Flight AH5017 Crash: Missing Air Algerie Plane Wreckage Found In Mali, Airport Official Says
Authorities have identified the wreckage of missing Air Algerie Flight AH5017 at a crash site in Mali, West Africa, an official said Thursday.
The MD-83 aircraft, reportedly carrying 116 passengers, asked permission to reroute due to a storm before crashing. An airport official told NBC News that the wreckage was located in Mali. Air Algerie tweeted that AH5017 crashed about 70 kilometers (about 43 miles) from the city of Gao in eastern Mali.
Algerian air traffic control lost contact with Flight AH5017 about an hour into its scheduled trip from Burkina Faso to Algiers, Reuters reports. Burkina Faso’s Transport Minister Jean Bertin Quedraogo said at a press conference that the pilot had asked to take a detour about 21 minutes after takeoff due to heavy rains on the projected flight path.
Swiftair, a Spanish airline that leased the MD-83 aircraft to Air Algerie, confirmed in a statement it had operated the flight. The company said 110 passengers and six crew were aboard AH5017.
According to the Associated Press, Quedraogo said the flight’s passenger list included 51 French nationals, 27 Burkinabe, eight Lebanese, six Algerians, five Canadians, two Luxembourg nationals, one Belgian, one Swiss, one Ukrainian, one Nigerian, one Egyptian, one Cameroonian and one Malian. However, Flight AH5017’s passenger list has yet to be verified; an Air Algerie spokesperson’s account provided different data, while the Daily Star in Beirut reports that 20 Lebanese were on board.
A Malian diplomat told Reuters the country had experienced a powerful sandstorm overnight in an area that lies in the plane’s probable flight path.

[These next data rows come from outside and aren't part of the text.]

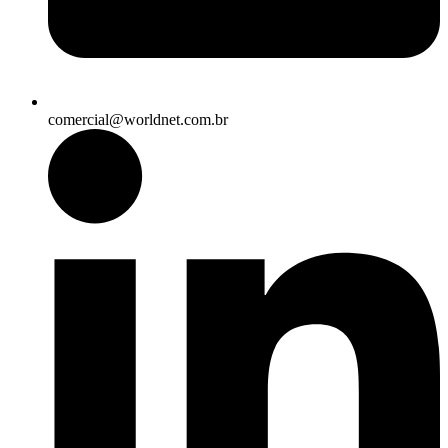
comercial@worldnet.com.br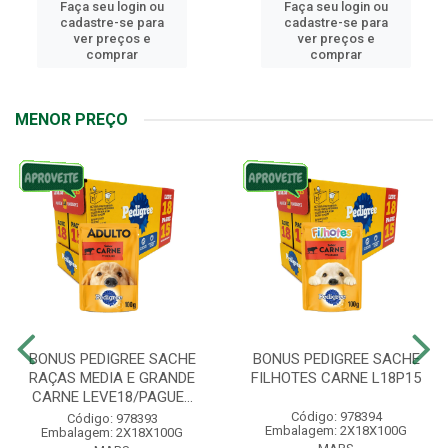
Faça seu login ou
Faça seu login ou
cadastre-se para
cadastre-se para
ver preços e
ver preços e
comprar
comprar
MENOR PREÇO
BONUS PEDIGREE SACHE
BONUS PEDIGREE SACHE
RAÇAS MEDIA E GRANDE
FILHOTES CARNE L18P15
CARNE LEVE18/PAGUE...
Código: 978394
Código: 978393
Embalagem: 2X18X100G
Embalagem: 2X18X100G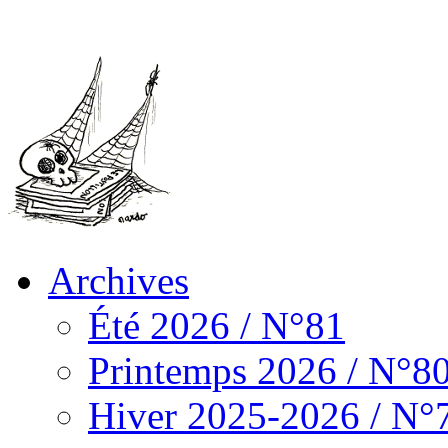
Archives
Été 2026 / N°81
Printemps 2026 / N°8
Hiver 2025-2026 / N°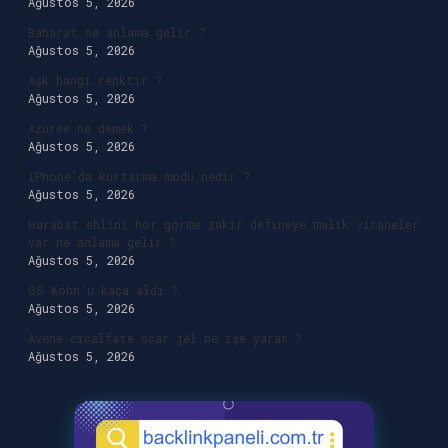
Ağustos 5, 2026
Baharat ne anlama gelir ?
Ağustos 5, 2026
Aşk hangi renktir ?
Ağustos 5, 2026
Azuree ne demek ?
Ağustos 5, 2026
iPhone’da kurtarma modu nedir ?
Ağustos 5, 2026
Harabat ehlini hor görme zakir defineye malik viraneler
var ne anlama gelir ?
Ağustos 5, 2026
GS Köhn’ü kaça aldı ?
Ağustos 5, 2026
Avene cicalfate scar jel ne işe yarar ?
Ağustos 5, 2026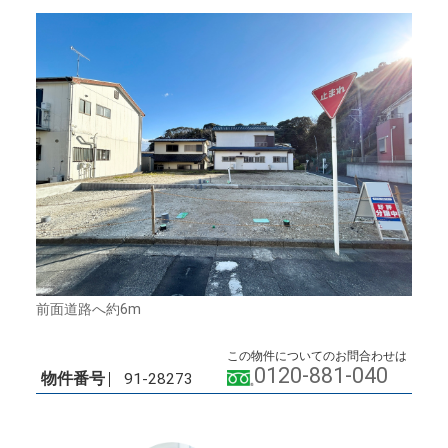
前面道路へ約6m
この物件についてのお問合わせは
0120-881-040
物件番号
91-28273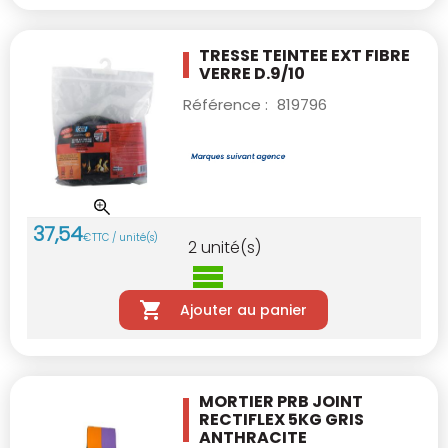
TRESSE TEINTEE EXT FIBRE
VERRE D.9/10
Référence :
819796
37
,
54
€
TTC / unité(s)
2
unité(s)
Ajouter au panier
MORTIER PRB JOINT
RECTIFLEX 5KG GRIS
ANTHRACITE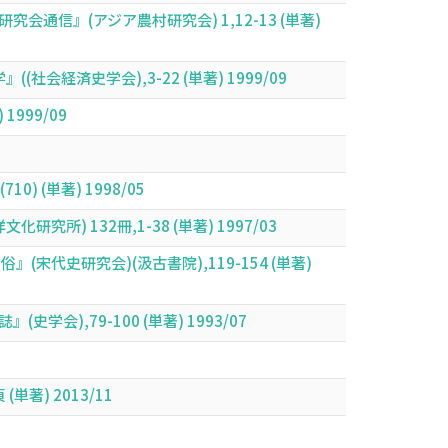
信』(アジア農村研究会) 1,12-13 (単著)
経済史学会),3-22 (単著) 1999/09
999/09
(単著) 1998/05
 132冊,1-38 (単著) 1997/03
史研究会)(汲古書院),119-154 (単著)
),79-100 (単著) 1993/07
著) 2013/11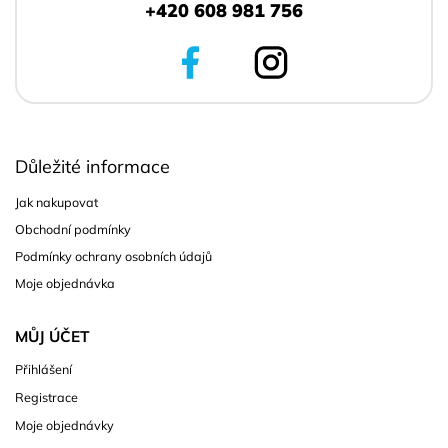
+420 608 981 756
Důležité informace
Jak nakupovat
Obchodní podmínky
Podmínky ochrany osobních údajů
Moje objednávka
MŮJ ÚČET
Přihlášení
Registrace
Moje objednávky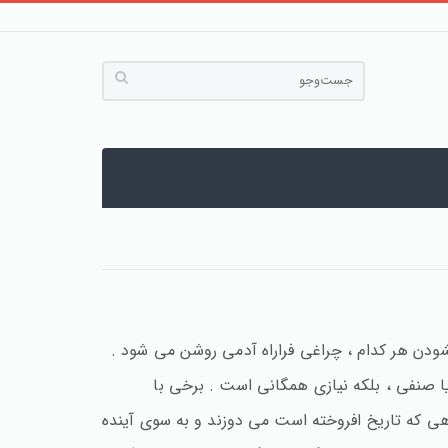
گشودن هر کدام ، چراغی فراراه آدمی روشن می شود .
یا صنفی ، بلکه نیازی همگانی است . برخی با
هی که تاریخ افروخته است می دوزند و به سوی آینده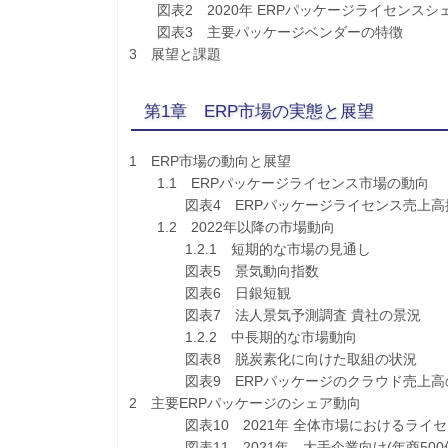
図表2 2020年 ERPパッケージライセンス
図表3 主要パッケージベンダーの特徴
3 展望と課題
第1章 ERP市場の実態と展望
1 ERP市場の動向と展望
1.1 ERPパッケージライセンス市場の動向
図表4 ERPパッケージライセンス売上高推
1.2 2022年以降の市場動向
1.2.1 短期的な市場の見通し
図表5 景気動向指数
図表6 日銀短観
図表7 法人景気予測調査 貴社の景況
1.2.2 中長期的な市場動向
図表8 脱炭素化に向けた取組の状況
図表9 ERPパッケージのクラウド売上高
2 主要ERPパッケージのシェア動向
図表10 2021年 全体市場におけるライセ
図表11 2021年 大手企業向け(年商500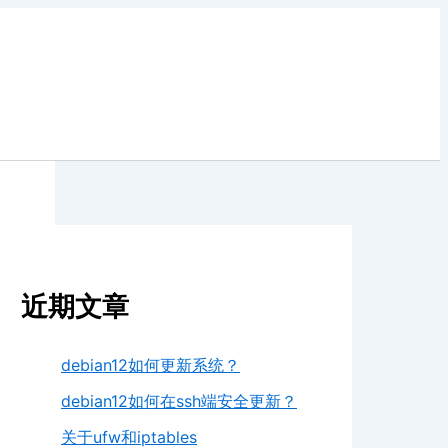
近期文章
debian12如何更新系统？
debian12如何在ssh端安全更新？
关于ufw和iptables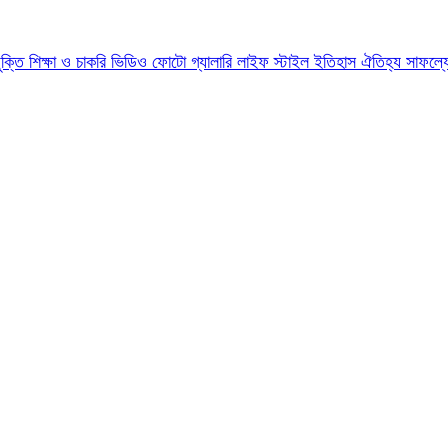
যুক্তি
শিক্ষা ও চাকরি
ভিডিও
ফোটো গ্যালারি
লাইফ স্টাইল
ইতিহাস ঐতিহ্য
সাফল্য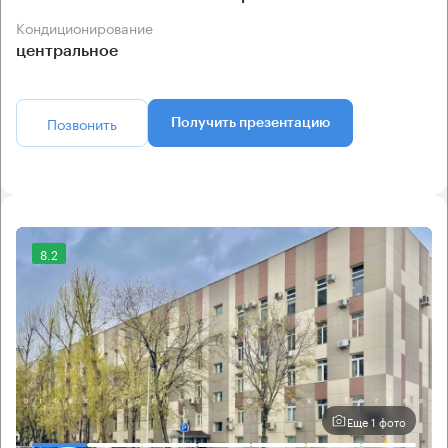
Кондиционирование
центральное
Позвонить
Получить презентацию
8.2
Еще 1 фото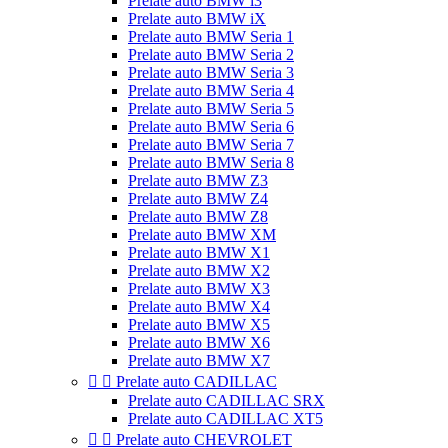
Prelate auto BMW i3
Prelate auto BMW iX
Prelate auto BMW Seria 1
Prelate auto BMW Seria 2
Prelate auto BMW Seria 3
Prelate auto BMW Seria 4
Prelate auto BMW Seria 5
Prelate auto BMW Seria 6
Prelate auto BMW Seria 7
Prelate auto BMW Seria 8
Prelate auto BMW Z3
Prelate auto BMW Z4
Prelate auto BMW Z8
Prelate auto BMW XM
Prelate auto BMW X1
Prelate auto BMW X2
Prelate auto BMW X3
Prelate auto BMW X4
Prelate auto BMW X5
Prelate auto BMW X6
Prelate auto BMW X7


Prelate auto CADILLAC
Prelate auto CADILLAC SRX
Prelate auto CADILLAC XT5


Prelate auto CHEVROLET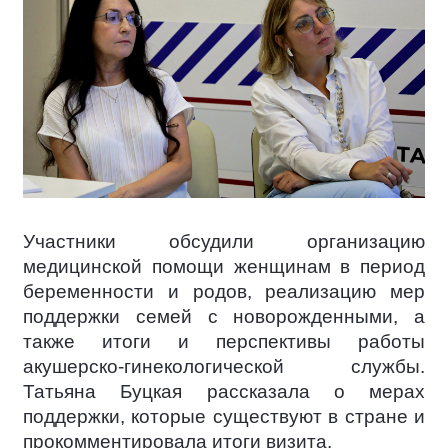
Участники обсудили организацию
медицинской помощи женщинам в период
беременности и родов, реализацию мер
поддержки семей с новорожденными, а
также итоги и перспективы работы
акушерско-гинекологической службы.
Татьяна Буцкая рассказала о мерах
поддержки, которые существуют в стране и
прокомментировала итоги визита.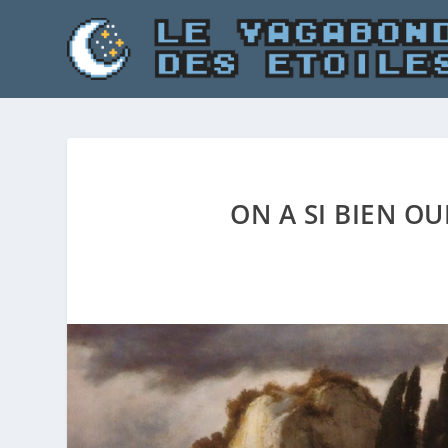
ON A SI BIEN OU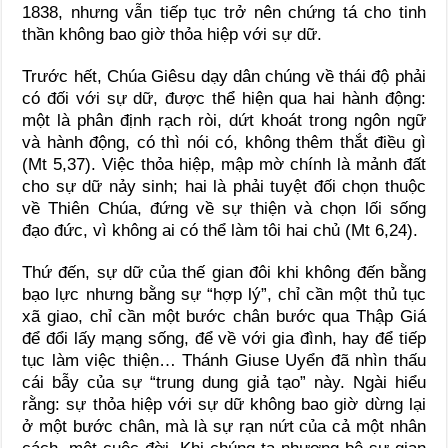
1838, nhưng vẫn tiếp tục trở nên chứng tá cho tinh
thần không bao giờ thỏa hiệp với sự dữ.
Trước hết, Chúa Giêsu dạy dân chúng về thái độ phải
có đối với sự dữ, được thể hiện qua hai hành động:
một là phân định rạch ròi, dứt khoát trong ngôn ngữ
và hành động, có thì nói có, không thêm thắt điều gì
(Mt 5,37). Việc thỏa hiệp, mập mờ chính là mảnh đất
cho sự dữ nảy sinh; hai là phải tuyệt đối chọn thuộc
về Thiên Chúa, đứng về sự thiện và chọn lối sống
đạo đức, vì không ai có thể làm tôi hai chủ (Mt 6,24).
Thứ đến, sự dữ của thế gian đôi khi không đến bằng
bạo lực nhưng bằng sự “hợp lý”, chỉ cần một thủ tục
xã giao, chỉ cần một bước chân bước qua Thập Giá
để đổi lấy mạng sống, để về với gia đình, hay để tiếp
tục làm việc thiện… Thánh Giuse Uyển đã nhìn thấu
cái bẫy của sự “trung dung giả tạo” này. Ngài hiểu
rằng: sự thỏa hiệp với sự dữ không bao giờ dừng lại
ở một bước chân, mà là sự rạn nứt của cả một nhân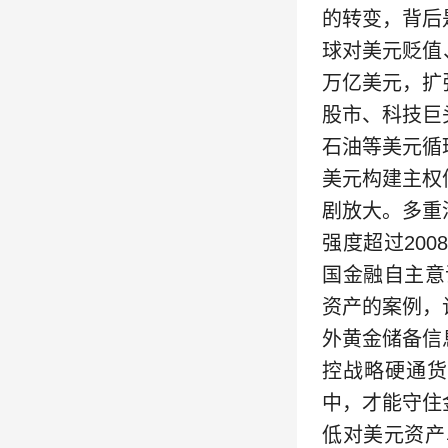
的转变，背后
球对美元贬值
万亿美元，扩
股市、科技巨
石油等美元循
美元构建主权
剧放大。多重
强度超过20
国金融自主意
资产的案例，
外黄金储备信
控战略硬通货
中，才能守住
低对美元资产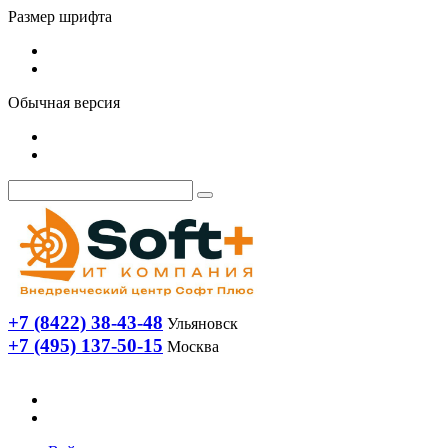
Размер шрифта
Обычная версия
+7 (8422) 38-43-48
Ульяновск
+7 (495) 137-50-15
Москва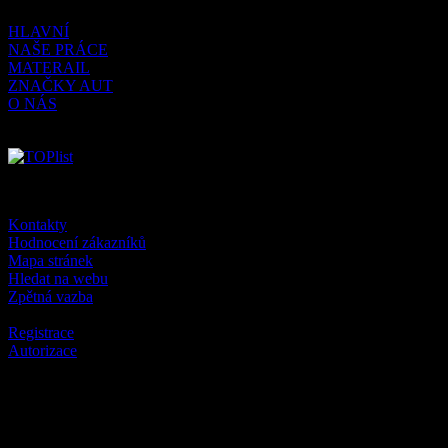
HLAVNÍ
NAŠE PRÁCE
MATERAIL
ZNAČKY AUT
O NÁS
Kontakty
Hodnocení zákazníků
Mapa stránek
Hledat na webu
Zpětná vazba
Registrace
Autorizace
KONTAKTY
Autočalounění JM-Design Teplice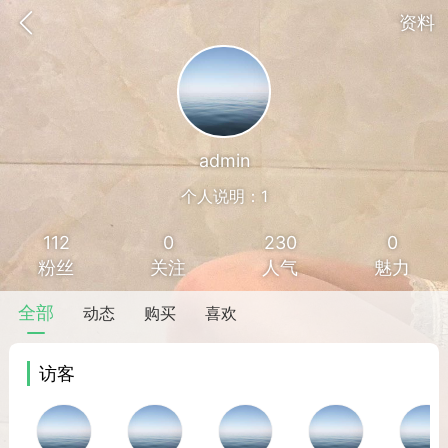
资料
admin
个人说明：1
112
0
230
0
粉丝
关注
人气
魅力
全部
动态
购买
喜欢
访客
香味”的小姐
大二女生囡囡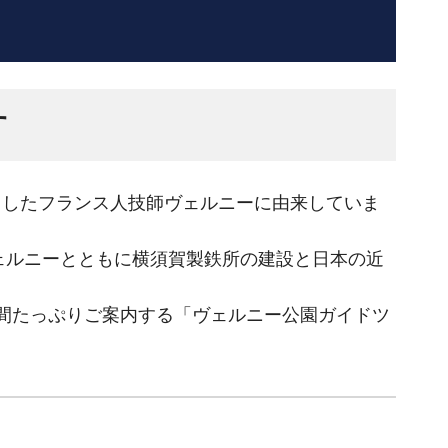
す
力したフランス人技師ヴェルニーに由来していま
ェルニーとともに横須賀製鉄所の建設と日本の近
間たっぷりご案内する「ヴェルニー公園ガイドツ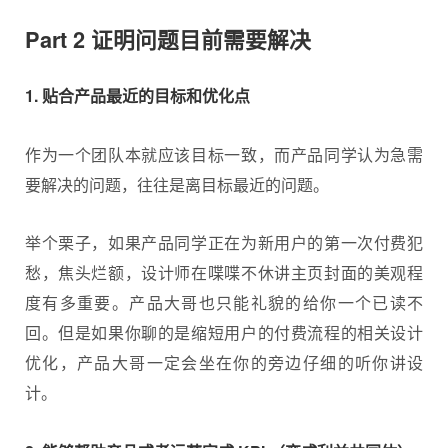
Part 2 证明问题目前需要解决
1. 贴合产品最近的目标和优化点
作为一个团队本就应该目标一致，而产品同学认为急需
要解决的问题，往往是离目标最近的问题。
举个栗子，如果产品同学正在为新用户的第一次付费犯
愁，焦头烂额，设计师在喋喋不休讲主页封面的美观程
度有多重要。产品大哥也只能礼貌的给你一个已读不
回。但是如果你聊的是缩短用户的付费流程的相关设计
优化，产品大哥一定会坐在你的旁边仔细的听你讲设
计。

Furthermore, an Air Algerie source told Agence France-Presse that the airline lost contact with the flight after it rerouted due to poor visibility.
"The plane was not far from the Algerian frontier when the crew was asked to make a detour because of poor visibility and to prevent the risk of collision with another aircraft on the Algiers-Bamako [Mali] route," the source said. "Contact was lost after the change of course."